Indibulin is a novel synthetic compound that was identified in a cell-based screening assay to discover cytotoxic drugs. Indibulin destabilizes microtubules and blocks cell cycle transition specifically at the G2-M phase. Indibulin effectively induces apoptosis through Bcl-2 phosphorylation and Bax translocation in human malignant glioma cells in a p53-independent manner. This agent has been shown to be active against multidrug-resistant (MDR) and taxane-resistant tumour cell lines. Indibulin was used in phase I/II clinical trials of patients with advanced solid tumours (metastatic breast cancer). Pharmacokinetic analysis showed a better tolerability underfeeding condition. Dose-limiting toxicities were nausea and vomiting, which seemed to be related to solvent lactic acid.

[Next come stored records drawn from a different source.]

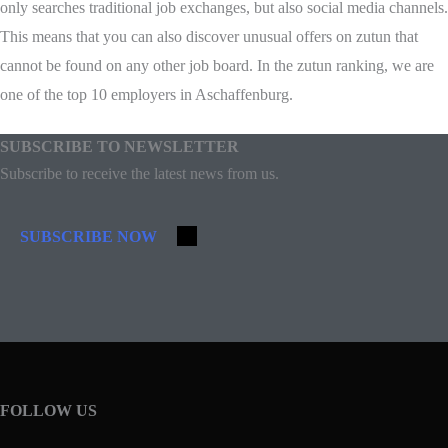
only searches traditional job exchanges, but also social media channels.
This means that you can also discover unusual offers on zutun that
cannot be found on any other job board. In the zutun ranking, we are
one of the top 10 employers in Aschaffenburg.
SUBSCRIBE TO NEWSLETTER
Subscribe to receive the latest news from us.
SUBSCRIBE NOW
FOLLOW US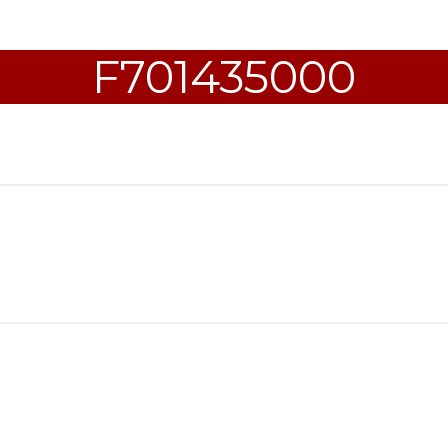
F701435000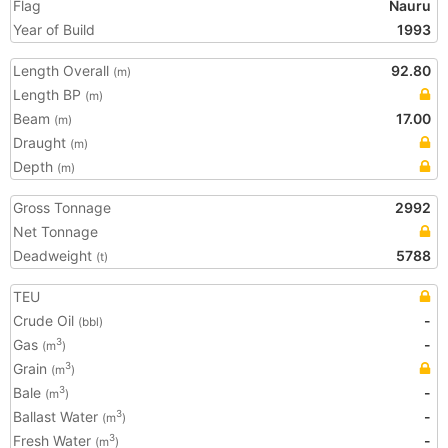
Flag
Nauru
Year of Build
1993
Length Overall
92.80
(m)
Length BP
(m)
Beam
17.00
(m)
Draught
(m)
Depth
(m)
Gross Tonnage
2992
Net Tonnage
Deadweight
5788
(t)
TEU
Crude Oil
-
(bbl)
Gas
-
3
(m
)
Grain
3
(m
)
Bale
-
3
(m
)
Ballast Water
-
3
(m
)
Fresh Water
-
3
(m
)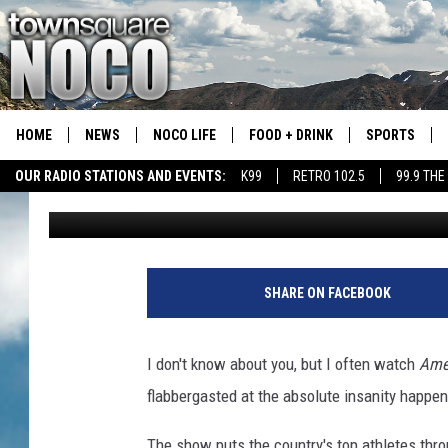
A COLORADO RESIDENT
“AMERICAN NINJA WA
HOME
NEWS
NOCO LIFE
FOOD + DRINK
SPORTS
OUR RADIO STATIONS AND EVENTS:
K99
RETRO 102.5
99.9 THE
Emily Mashak
Published: September 14, 2021
COLORADO E
CSU RAMS S
SHARE ON FACEBOOK
I don't know about you, but I often watch
Ame
flabbergasted at the absolute insanity happe
The show puts the country's top athletes thr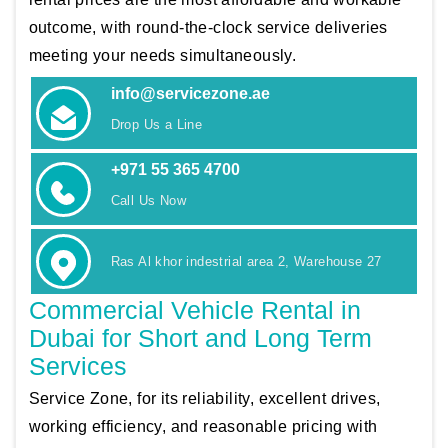
outcome, with round-the-clock service deliveries
meeting your needs simultaneously.
info@servicezone.ae
Drop Us a Line
+971 55 365 4700
Call Us Now
Ras Al khor indestrial area 2, Warehouse 27
Commercial Vehicle Rental in
Dubai for Short and Long Term
Services
Service Zone, for its reliability, excellent drives,
working efficiency, and reasonable pricing with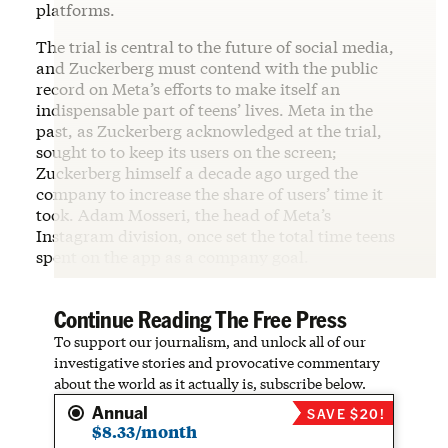
platforms.
The trial is central to the future of social media,
and Zuckerberg must contend with the public
record on Meta’s efforts to make itself an
indispensable part of teens’ lives. Meta in the
past, as Zuckerberg acknowledged at the trial,
sought to to keep its users on the screen;
Zuckerberg himself a decade ago urged the
company to increase the share of users’ time it
took. Adam Mosseri, the head of Meta’s
Instagram division, once set the total time teens
spent on the app as a company goal.
Continue Reading The Free Press
To support our journalism, and unlock all of our
investigative stories and provocative commentary
about the world as it actually is, subscribe below.
Annual
SAVE $20!
$8.33/month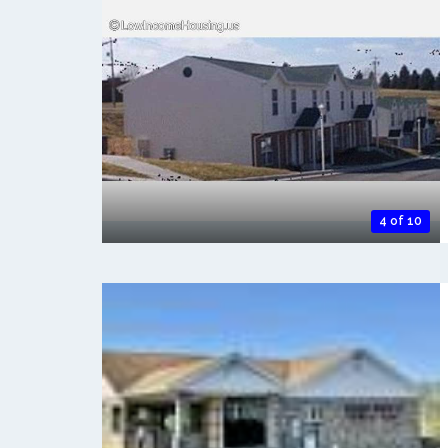
4 of 10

Cimaterol is a chemically stable nonselective agonist β1-, β2-, and β3-adrenoceptors. Cimaterol is used in sport as a stimulant and a fat burner that assists bodybuilders and strength athletes to get rid of body fats. Aside from shedding off fats, another benefit for using cimaterol for athletes is a boost in strength as well as an increase in muscle size or lean body mass. The increase in muscle size has been seen in previous animal studies when cimaterol is used. However, the reason behind the muscle gain is not identified yet, but the body has a very different response compared from taking in anabolic steroids. Experts in the field are saying that the increased nitrogen retention, that is known to cause by cimaterol, maybe the reason behind the muscle gain. Another great thing about Cimaterol is that, it can improve blood flow.

Cilutazoline is phenoxymethyl-imidazoline derivative useful as cardiotonics and vasoconstrictors

Cilostamide (also known as OPC 3689) is a selective inhibitor of type III phosphodiesterases: PDE3A and PDE3B, which inhibits thrombin-induced platelet aggregation. Elevating intracellular cAMP has been shown to inhibit platelet function. cAMP interferes with platelet-activating signals, which leads to aggregation inhibition, but the precise mechanism is unclear. It is known, that inhibition of Akt phosphorylation leads to inhibition of phosphorylation of glycogen synthase kinase 3-beta (GSK-3beta), which is an effector of Akt. However, cAMP-elevating agents’ stimulated GSK-3beta phosphorylation at Ser9. The cAMP-elevating agent cilostamide did not directly affect the enzyme activity of PI3-kinase, and thus it has two effects on PI3K signaling: inhibition of Akt phosphorylation independent of PKA. And stimulation of GSK-3beta phosphorylation dependent on PKA.

Ciheptolane is spirodibenzocycloalkanedioxalane derivative with analgesic, sedative, antihistaminic, antiserotonic, antiinflammatory, anticonvulsant, and antidepressant activity.

Perzinfotel (EAA-090) is a novel squaric acid amide derivative that has been identified as a potential treatment for ischemic brain damage resulting from stroke. EAA-090 is a competitive inhibitor at the NMDA-selective subtype of the glutamate receptor. The compound demonstrates potent inhibitory activity in both in vitro and in vivo models of NMDA-induced excitotoxicity and provides neuroprotective efficacy in several animal models of stroke. EAA-090 is unique among competitive NMDA antagonists in displaying a clear separation between predicted efficacious dose and doses that induce PCP-like psychotomimetic side effects in both animals and humans. This unique profile makes EAA-090 an exciting candidate for assessing the neuroprotective potential of the competitive NMDA mechanism.

Rilapladib (SB659032) is a potent and selective inhibitor of lipoprotein-associated phospholipase A2 (Lp-PLA2). Inhibition of Lp-PLA2 can reduce peripheral measures of inflammation. Rilapladib has been evaluated for treatment in Alzheimer’s disease and atherosclerosis. Initial results from clinical trials in Alzheimer patients suggests that oral administration of rilapladib may slow down the progression of Alzheimer’s disease. Initial evidence has also been found that inhibition of Lp-PLA2 may attenuate intimal macrophage accumulation and consequently stabilize atherosclerotic plaque.

Dacuronium is an aminosteroid, acting as a competitive antagonist of nicotinic acetylcholine receptors. In animals, dacuronium worked as a short-acting muscle relaxant with a rapid onset of action. In a clinical trial, dacuronium was markedly less potent than tubocurarine and did not show a rapid recovery from its action.

Rotraxate (also known as TEI 5103 or TG 51) is an anti-ulcerative agent. Experiments on rodents have shown that only the oral and gastric route of administration lead to the anti-ulcer effect. This drug increased gastric mucosal blood flow and possibly promoted the healing process of peptic ulcers. However, the further development of this drug was discontinued.

Roxibolone, an androstane derivative, possesses the anti-glucocorticoid activity and devoid of any affinity for the androgenic prostate and muscle receptors. This anabolic drug has never been marketed.